News: And what about the public theater? Because it gives the feeling that the system is broken.
Spregelburd: This thing about a public theater showing up, telling you that you have two months of rehearsal and paying you what is paid, which is very little because it has depreciated in a horrible way, is very difficult. I would say no to a proposal like this because I prefer to be a freelancer to work on series. But not everyone has that option, it is also a privilege to be called by the industry. Today we know more than ever that to do theater we have to finance ourselves.

News: And with all that the public continues to grow almost miraculously. To what do you attribute that independent theater continues to be a space of cultural resistance?
Spregelburd: In this city, independent theater is blessed by good luck, it has an audience, interest and quality, something that does not happen in other parts of the world. In other cities, theater has become something very similar to opera, a dead genre that replicates a technique to the taste of a time that is not ours. Here there is a very young audience, it has not become something elitist like in other cities of rich countries and cultures where people go to the theater to get bored, to pay a cultural toll to see the classic that we know by heart. It doesn’t happen to us here, people who go to the theater practice a ritual, they want to meet, they want a quilombo, they want the theater to say what cannot be said in other spaces more regulated by that industrial corset.

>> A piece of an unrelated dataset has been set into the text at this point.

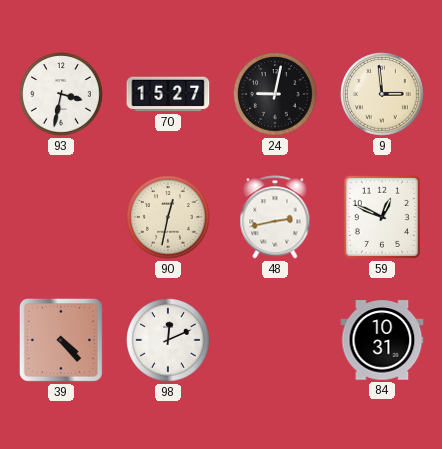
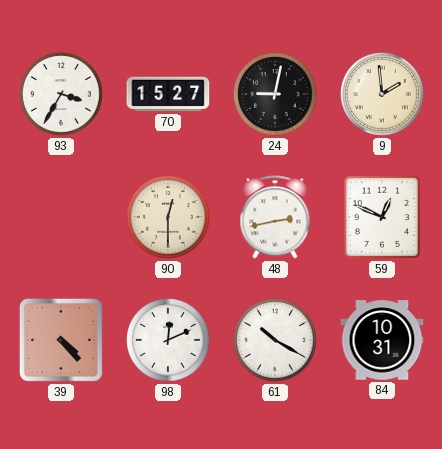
93: 3:32 -> 3:35
9: 2:59 -> 1:59
90: 12:32 -> 12:30
61: none -> 10:20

News: You started shooting a movie with Alejandro Agresti, a director who always escaped the rules, can you tell us something?
Spregelburd: Yeah, let’s hope they don’t kick me out for this (laughs). It is a spectacular script with only two protagonists that we are going to do with Eleonora Wexler. We have said yes to everything she proposed to us because we are very involved in the project, it is called “What we wanted to be”.

News: What is it about? Difficult question being Agresti.
Spregelburd: He always has that ability to combine the intellectual with the emotional. It’s about a couple who meet leaving a film club, they start chatting about the film and one might think they’re going to have a vibe until the woman proposes to him that they can only continue seeing each other if they lie to each other. She tells him, “I couldn’t bear to hear you tell me anything true or tell you the truth.” So they have a very long relationship where they can only talk about what is deep while lying to each other and that raises a question, is it possible to found love on lies? The exciting thing is that they reach the same result as with the truth.